We need another practice where we kick the **** out of each other. They're not fighting through screens, they're not fighting for rebounds... they're simply not fighting. It's like they're just going through the motions and looking forward to the all-star break. Very disappointed in _how_ they're losing yet again.


----------



## Darkwebs (May 23, 2006)

Jack turns it over 7 seconds into the 2nd half. Ugh!


----------



## VenomXL (Jan 22, 2008)

Turnover to start the half, nice. Good second possession though.

Another turnover, we're so gun-shy.


----------



## nikolokolus (Jan 29, 2008)

Jesus Jack, take care of the ball -- way to start the second half


----------



## VenomXL (Jan 22, 2008)

Dirk is destroying us. BAD start to the second.


----------



## Darkwebs (May 23, 2006)

Down by 15 again. This is not how you want to start the 2nd half.


----------



## yuyuza1 (May 24, 2006)

Game over.


----------



## VenomXL (Jan 22, 2008)

They're just toying with us, they'll be up 20 by the end of the third and they'll be firing up the buses.


----------



## MrJayremmie (Dec 29, 2007)

Yep, somethin' needs to light a fire under their asses or they might lose by 20+.

IDK what the issue is, is it no JOnes? is it lookin' forward to the break? is it the trade talks? is it that they realize the playoffs are a long shot? that denver loss seemed to really deflate the team completely. same with the road trip.

we might be the most streaky team in the nba (no surprise considering our age). 5-12 then 18-1 then 6-10(11).. thing is, most of them came with J. Jones. 5-12, then when he started joinin' the lineup we went 18-1, then when he started having knee problems and not playing like himself, we started losing, and now he is out, and we continue losing. He must be a leader or somethin' he really means a lot to this team, i hope we snatch him up for a while.


----------



## nikolokolus (Jan 29, 2008)

where the hell is the hustle? They don't just look flat, they look almost lifeless.


----------



## Darkwebs (May 23, 2006)

Roy with the nice back down move and basket over George.


----------



## MrJayremmie (Dec 29, 2007)

lets go B. ROY!


----------



## VenomXL (Jan 22, 2008)

My goodness, Terry and Dirk will NOT miss.

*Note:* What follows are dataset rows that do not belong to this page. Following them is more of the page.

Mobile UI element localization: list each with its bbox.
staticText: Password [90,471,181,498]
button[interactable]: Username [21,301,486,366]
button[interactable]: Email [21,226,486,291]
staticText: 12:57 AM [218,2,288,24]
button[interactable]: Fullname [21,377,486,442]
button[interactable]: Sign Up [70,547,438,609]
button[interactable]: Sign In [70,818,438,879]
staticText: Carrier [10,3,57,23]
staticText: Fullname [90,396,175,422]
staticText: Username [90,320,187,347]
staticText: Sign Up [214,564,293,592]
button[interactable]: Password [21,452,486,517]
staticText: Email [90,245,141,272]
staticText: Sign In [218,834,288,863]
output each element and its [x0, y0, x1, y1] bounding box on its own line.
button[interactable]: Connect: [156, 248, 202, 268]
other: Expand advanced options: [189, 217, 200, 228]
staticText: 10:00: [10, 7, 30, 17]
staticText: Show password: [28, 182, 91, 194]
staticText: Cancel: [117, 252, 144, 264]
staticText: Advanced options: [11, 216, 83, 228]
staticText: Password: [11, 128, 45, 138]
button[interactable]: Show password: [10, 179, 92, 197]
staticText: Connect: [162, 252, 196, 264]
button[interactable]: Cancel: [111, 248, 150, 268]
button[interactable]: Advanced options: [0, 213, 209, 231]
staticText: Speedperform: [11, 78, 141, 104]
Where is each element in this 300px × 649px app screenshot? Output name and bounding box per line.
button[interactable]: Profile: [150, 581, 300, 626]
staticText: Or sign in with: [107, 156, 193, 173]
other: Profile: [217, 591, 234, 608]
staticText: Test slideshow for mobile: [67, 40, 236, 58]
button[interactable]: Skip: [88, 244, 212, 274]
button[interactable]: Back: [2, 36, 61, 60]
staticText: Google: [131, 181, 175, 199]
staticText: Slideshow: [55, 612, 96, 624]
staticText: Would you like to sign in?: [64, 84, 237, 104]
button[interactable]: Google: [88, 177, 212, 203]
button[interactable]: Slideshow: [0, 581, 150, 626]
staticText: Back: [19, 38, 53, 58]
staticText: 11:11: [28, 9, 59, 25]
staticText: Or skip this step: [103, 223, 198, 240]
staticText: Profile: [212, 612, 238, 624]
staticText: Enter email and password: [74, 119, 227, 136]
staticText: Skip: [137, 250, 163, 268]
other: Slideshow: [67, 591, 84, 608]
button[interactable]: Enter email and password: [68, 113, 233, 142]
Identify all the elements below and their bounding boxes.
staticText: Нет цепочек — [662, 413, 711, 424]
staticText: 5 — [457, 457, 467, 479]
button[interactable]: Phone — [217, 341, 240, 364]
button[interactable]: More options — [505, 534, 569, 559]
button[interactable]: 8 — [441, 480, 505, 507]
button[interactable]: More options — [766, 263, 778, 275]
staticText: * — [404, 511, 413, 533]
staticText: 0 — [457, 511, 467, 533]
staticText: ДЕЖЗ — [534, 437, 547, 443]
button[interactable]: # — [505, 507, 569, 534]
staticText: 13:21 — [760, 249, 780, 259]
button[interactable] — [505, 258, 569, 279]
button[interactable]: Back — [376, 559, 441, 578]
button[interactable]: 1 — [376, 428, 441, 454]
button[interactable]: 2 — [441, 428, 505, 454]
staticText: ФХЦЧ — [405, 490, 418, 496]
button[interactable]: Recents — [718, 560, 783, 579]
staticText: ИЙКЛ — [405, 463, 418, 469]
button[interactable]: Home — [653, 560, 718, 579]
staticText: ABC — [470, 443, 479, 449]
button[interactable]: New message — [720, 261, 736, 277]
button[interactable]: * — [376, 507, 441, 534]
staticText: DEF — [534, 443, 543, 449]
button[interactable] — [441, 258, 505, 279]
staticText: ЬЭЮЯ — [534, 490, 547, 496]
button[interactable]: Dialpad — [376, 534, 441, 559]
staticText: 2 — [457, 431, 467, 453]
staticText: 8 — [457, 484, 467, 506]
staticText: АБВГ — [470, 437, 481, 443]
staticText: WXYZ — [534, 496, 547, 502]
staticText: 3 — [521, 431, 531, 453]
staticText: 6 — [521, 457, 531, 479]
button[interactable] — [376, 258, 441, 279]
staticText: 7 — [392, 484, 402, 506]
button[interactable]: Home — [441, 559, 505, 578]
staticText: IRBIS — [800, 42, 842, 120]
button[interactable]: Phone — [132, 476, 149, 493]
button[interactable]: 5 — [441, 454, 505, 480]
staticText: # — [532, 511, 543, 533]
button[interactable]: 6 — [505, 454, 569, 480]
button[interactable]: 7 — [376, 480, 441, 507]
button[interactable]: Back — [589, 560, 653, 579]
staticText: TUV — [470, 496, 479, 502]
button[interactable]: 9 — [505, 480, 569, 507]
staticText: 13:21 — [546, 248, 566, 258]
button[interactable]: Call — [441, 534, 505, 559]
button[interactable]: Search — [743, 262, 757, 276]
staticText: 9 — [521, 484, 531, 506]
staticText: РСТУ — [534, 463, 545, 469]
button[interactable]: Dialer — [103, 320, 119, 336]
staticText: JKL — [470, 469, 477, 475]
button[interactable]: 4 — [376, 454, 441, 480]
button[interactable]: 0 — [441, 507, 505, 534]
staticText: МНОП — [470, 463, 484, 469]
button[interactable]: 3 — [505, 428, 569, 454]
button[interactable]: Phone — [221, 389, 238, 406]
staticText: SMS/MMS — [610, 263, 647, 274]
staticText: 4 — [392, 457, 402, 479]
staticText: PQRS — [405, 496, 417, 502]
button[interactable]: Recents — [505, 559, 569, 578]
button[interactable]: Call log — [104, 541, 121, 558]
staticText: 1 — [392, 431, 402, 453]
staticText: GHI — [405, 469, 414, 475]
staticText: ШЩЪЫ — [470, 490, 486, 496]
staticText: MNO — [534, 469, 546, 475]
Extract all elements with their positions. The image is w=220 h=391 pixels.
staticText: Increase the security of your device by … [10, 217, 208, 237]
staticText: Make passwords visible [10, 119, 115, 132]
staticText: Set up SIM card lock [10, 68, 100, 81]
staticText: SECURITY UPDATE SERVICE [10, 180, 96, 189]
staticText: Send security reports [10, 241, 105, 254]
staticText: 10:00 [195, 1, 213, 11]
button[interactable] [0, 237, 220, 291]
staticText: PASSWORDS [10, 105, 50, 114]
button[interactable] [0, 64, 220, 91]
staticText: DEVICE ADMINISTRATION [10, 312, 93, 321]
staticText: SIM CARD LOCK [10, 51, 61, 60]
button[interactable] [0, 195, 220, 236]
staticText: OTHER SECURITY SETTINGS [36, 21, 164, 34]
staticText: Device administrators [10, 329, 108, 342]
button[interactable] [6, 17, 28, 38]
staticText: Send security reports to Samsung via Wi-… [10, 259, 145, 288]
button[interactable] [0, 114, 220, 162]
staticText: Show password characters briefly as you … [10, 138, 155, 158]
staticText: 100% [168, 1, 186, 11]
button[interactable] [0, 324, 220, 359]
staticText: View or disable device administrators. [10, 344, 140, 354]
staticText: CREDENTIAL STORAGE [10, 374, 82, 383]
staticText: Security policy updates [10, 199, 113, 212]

Wow, Roy proving he belongs in the All-Star game, but not at the line...


----------



## Darkwebs (May 23, 2006)

Roy is starting to take over. Great news for us.


----------



## Darkwebs (May 23, 2006)

Roy misses a pair of free throws.


----------



## nikolokolus (Jan 29, 2008)

what the hell happened to Roy's foul shot?


----------



## alext42083 (Nov 7, 2003)

I wish everyone else would play with the same energy as Brandon. Just seems like everyone is just going through the motions and lacks energy.


----------



## nikolokolus (Jan 29, 2008)

I think the team needs to ditch the red roadie uniform and go with black ... that must be the reason they've struggled so mightily


----------



## MrJayremmie (Dec 29, 2007)

^maybe knee is buggin' him?

and btw, whatsup nik?!?! I'm MrJayremmie from the ESPN boards, good to have you aboard dude! One of the coolest cats on the ESPN blazer baord!


----------



## Darkwebs (May 23, 2006)

Aldridge with a huge block!


----------



## VenomXL (Jan 22, 2008)

What a block by Aldridge, and what a bonehead pass that was.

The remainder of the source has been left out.